The Britons,—Gauls or Celts in origin,—were the first inhabitants of Great Britain. Julius Caesar subjugated them, and the Roman dominion substituted a false and enervating civilization in the place of their barbarian energy. On being abandoned by Rome, when that city abdicated piecemeal the empire of the world, the Britons were unable to defend themselves, and summoned the Saxons to their assistance. The latter, finding them already conquered, from their allies became ere long their masters, and exterminated or drove back into the mountains of Wales, the people whom the Romans had subdued. After a long series of incursions, the Danes established themselves in the north of England, during the ninth century, and in the latter part of the eleventh century, the Normans conquered the whole country.
The Norman Conquest.
Towards the middle of the eleventh century, and before the Norman conquest, great enmity still subsisted between the Saxons and the Danes, whereas between the Danes and Normans the recollections of a common origin were still fresh and vivid. Edward the Confessor had been brought up at the Court of Normandy, and the Normans were held in great favour by him. He had appointed several of them to great offices in his realm.
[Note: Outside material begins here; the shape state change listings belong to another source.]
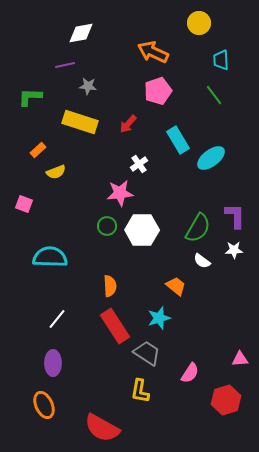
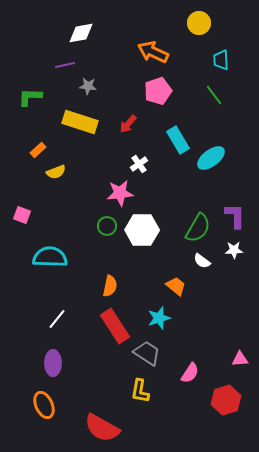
pink square: moved 2 px left, 11 px down
orange semicircle: rotated 15 degrees clockwise
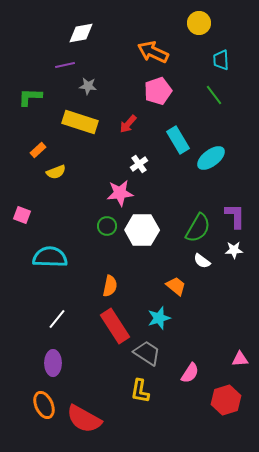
red semicircle: moved 18 px left, 9 px up
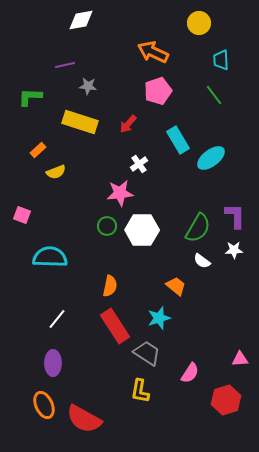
white diamond: moved 13 px up
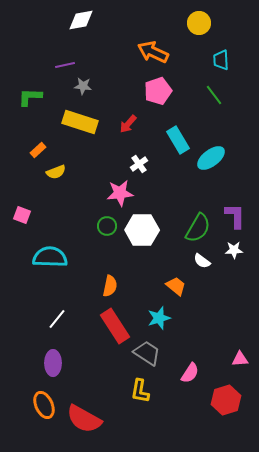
gray star: moved 5 px left
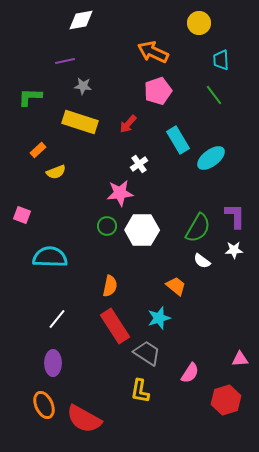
purple line: moved 4 px up
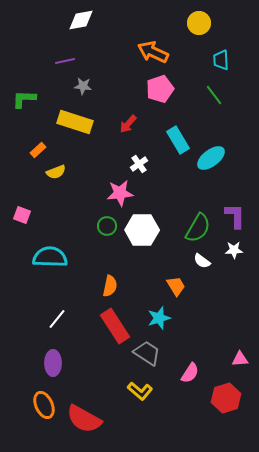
pink pentagon: moved 2 px right, 2 px up
green L-shape: moved 6 px left, 2 px down
yellow rectangle: moved 5 px left
orange trapezoid: rotated 20 degrees clockwise
yellow L-shape: rotated 60 degrees counterclockwise
red hexagon: moved 2 px up
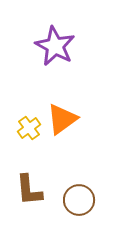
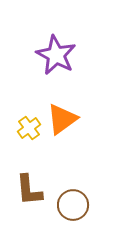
purple star: moved 1 px right, 9 px down
brown circle: moved 6 px left, 5 px down
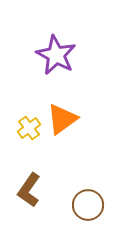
brown L-shape: rotated 40 degrees clockwise
brown circle: moved 15 px right
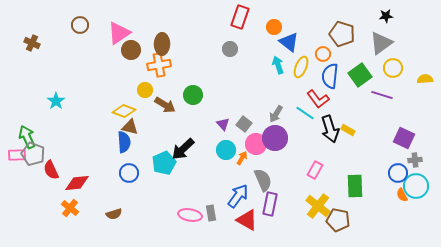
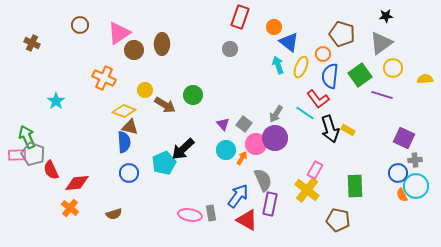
brown circle at (131, 50): moved 3 px right
orange cross at (159, 65): moved 55 px left, 13 px down; rotated 35 degrees clockwise
yellow cross at (318, 206): moved 11 px left, 16 px up
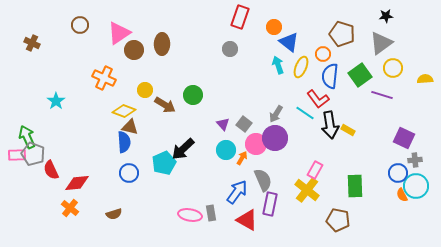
black arrow at (330, 129): moved 4 px up; rotated 8 degrees clockwise
blue arrow at (238, 196): moved 1 px left, 4 px up
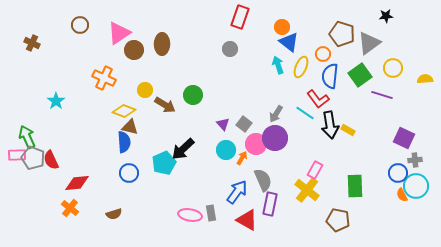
orange circle at (274, 27): moved 8 px right
gray triangle at (381, 43): moved 12 px left
gray pentagon at (33, 154): moved 4 px down
red semicircle at (51, 170): moved 10 px up
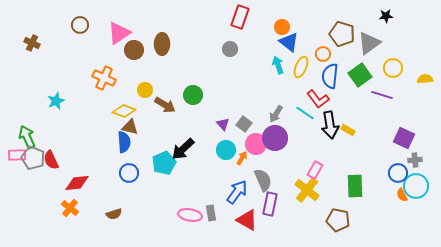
cyan star at (56, 101): rotated 12 degrees clockwise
The primate, the Archbishop of Canterbury, was a Norman; and Norman was spoken at the Court of Edward. All these circumstances seemed to prepare the way for the invasion of England by the Normans.
The internal state of England was equally favourable to it. The Saxon aristocracy had risen in proportion as the royal power had declined; but the power of the great landholders was a divided power, and their dissensions opened a door for foreign interference. Harold, the brother-in-law of king Edward, who had died without issue, had just usurped the crown; so that William had not even to oppose a legitimate monarch. "Whether the English make Harold or another their duke or king, I grant it," said William on the death of Edward; but he, nevertheless, assumed to be heir of the kingdom, by virtue of a will of the deceased monarch, and came to assert his right at the head of an army of 40,000 men. On the 14th of October, 1065 [sic; 1066], Harold lost both the crown and his life at the battle of Hastings. The primate then offered the crown of England to William, who accepted it after some show of hesitation, and was crowned on the 6th of December. He at first treated his Saxon subjects with mildness, but ordered the construction of a number of fortresses, and gave large grants of lands to his Norman comrades. During a journey which he made into Normandy, in the month of March, 1067, the Saxons revolted against the tyranny of the Normans. William suppressed the revolt, and continued for some time still faithful to his policy of conciliation. But rebellions continued to arise, and William now had recourse to rigorous measures. By repeated confiscations he ensured the sovereign establishment of the Normans, and of the feudal system. The Saxons were excluded from all great public employments, and particularly from the bishoprics. William covered England with forts, substituted the Norman language for the Anglo-Saxon, and made it the language of law—a privilege which subsisted until the reign of Edward III. He enacted very severe laws of police, among others the law of curfew, so greatly detested by the Saxons, but which already existed in Normandy, and finally, he laid waste the county of Yorkshire, the stronghold of the Saxon insurgents.